Quirks and Quarks

Songbirds are shrinking and climate change may be to blame

Smaller size might make it harder for songbirds to migrate each year

The study looked at 52 species from Chicago's Field Museum

More than 70,000 bird specimens were analyzed in the study, collected and measured by Field Museum ornithologist Dave Willard and volunteers over a 40-year period. (Field Museum)

Over the last 40 years, North America's songbirds have been getting smaller. 

Scientists made this disturbing discovery after analyzing a collection of more than 70,000 bird specimens across 52 species from Chicago's Field Museum.

All the specimens were gathered by Dave Willard, an ornithologist from the Field Museum who started the collection in  1978. He went out every morning before sunrise during spring and fall migration to collect fallen birds that crashed into nearby buildings while passing through Chicago. 

Willard originally collected them to contribute to the museum collection. But scientists soon realized the value of his collection, and decided to study the specimens to see if there were any long-term changes in North America's migratory bird populations over time. 

Dave Willard stands with the Field Museum's vast collection of bird specimens in 1999. (Field Museum)

They found that the birds' body masses, lower leg bone lengths, and overall body size all decreased over time. Their leg bone length, which is an indicator for overall specimen size, decreased by 2.4 per cent across species. Meanwhile, the birds' wingspans increased by 1.3 per cent. 

Shrinking birds and rising temperatures 

"The thing that jumped out right away was the body size, which was obviously decreasing," said Dr. Brian Weeks, the lead researcher of the study.

"But the consistency of all the species getting smaller was very surprising." 

Weeks suspected that warmer temperature is behind the decline.

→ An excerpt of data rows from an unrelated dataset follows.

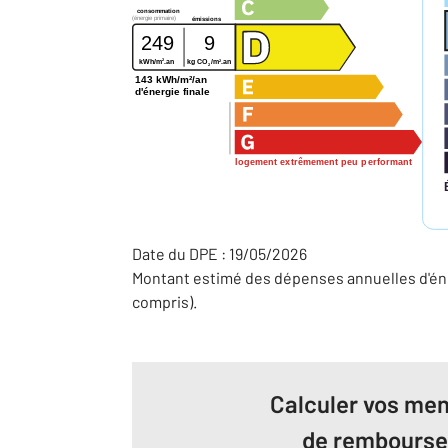
consommation
(énergie primaire)
émissions
249
9
2
2
kWh/m
.an
kg CO
/m
.an
2
143 kWh/m²/an
d'énergie finale
logement extrêmement peu performant
Date du DPE : 19/05/2026
Montant estimé des dépenses annuelles d'éne
compris).
Calculer vos men
de rembours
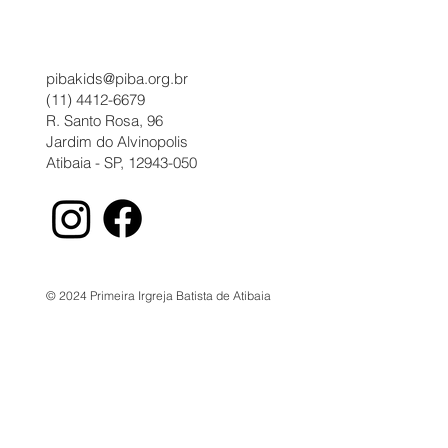
pibakids@piba.org.br
(11) 4412-6679
R. Santo Rosa, 96
Jardim do Alvinopolis
Atibaia - SP, 12943-050
© 2024 Primeira Irgreja Batista de Atibaia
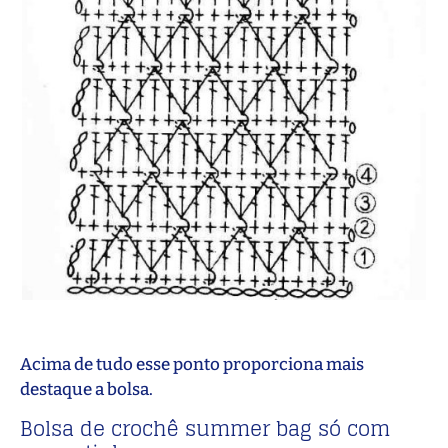
Acima de tudo esse ponto proporciona mais
destaque a bolsa.
Bolsa de crochê summer bag só com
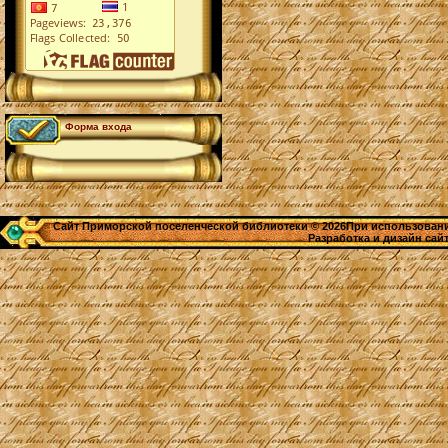
Форма входа
Сайт Приморской поселенческой библиотеки © 2026При использовании
Разработка и дизайн сай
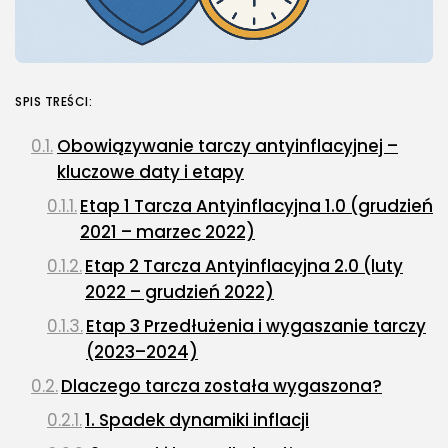
SPIS TREŚCI:
Obowiązywanie tarczy antyinflacyjnej –
kluczowe daty i etapy
Etap 1 Tarcza Antyinflacyjna 1.0 (grudzień
2021 – marzec 2022)
Etap 2 Tarcza Antyinflacyjna 2.0 (luty
2022 – grudzień 2022)
Etap 3 Przedłużenia i wygaszanie tarczy
(2023–2024)
Dlaczego tarcza została wygaszona?
1. Spadek dynamiki inflacji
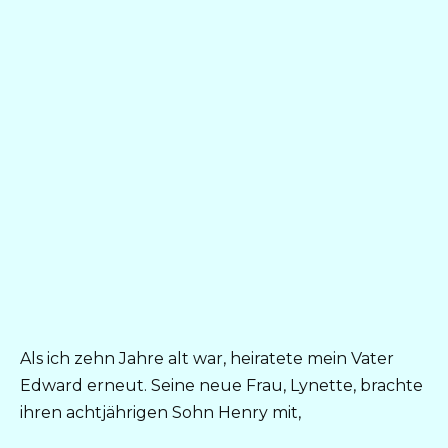
Als ich zehn Jahre alt war, heiratete mein Vater
Edward erneut. Seine neue Frau, Lynette, brachte
ihren achtjährigen Sohn Henry mit,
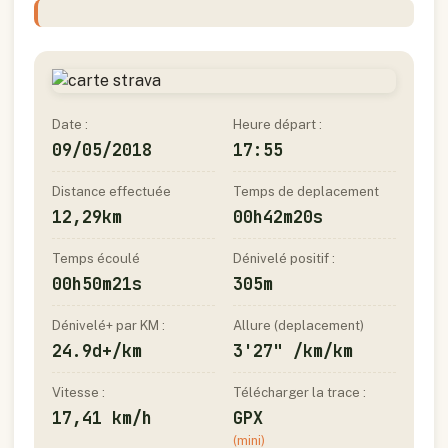
Date :
Heure départ :
09/05/2018
17:55
Distance effectuée
Temps de deplacement
12,29km
00h42m20s
Temps écoulé
Dénivelé positif :
00h50m21s
305m
Dénivelé+ par KM :
Allure (deplacement)
24.9d+/km
3'27" /km/km
Vitesse :
Télécharger la trace :
17,41 km/h
GPX
(mini)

It's not clear how it caused these birds to shrink, but one theory is that smaller animals tend to fare better in warmer climates because they lose heat more quickly than larger animals given their larger surface-area-to-volume ratios. 

Some of the birds collected at Chicago's McCormick Place that are in the Field Museum collections, including an eastern meadowlark, far left, and an indigo bunting, far right. (Field Museum)

Weeks also found strong evidence in the historical data in which a rapid increase in temperature over a period of time corresponded with a steep decrease in body size, while controlling for other factors. 

"It's hard to definitively say warm temperature led to a shrinkage in size," Weeks explained. "But based on observation, there's really strong evidence that supports that." 

He's concerned that this might have implications for the birds' ability to complete their seasonal migration, and has already seen an increase in the birds' wingspans to compensate for their smaller size in order to help them make the long flights each year. 

But it's not clear whether there might be limitations on how they'll be able to respond to the warmer climate in the future as global temperature continues to rise.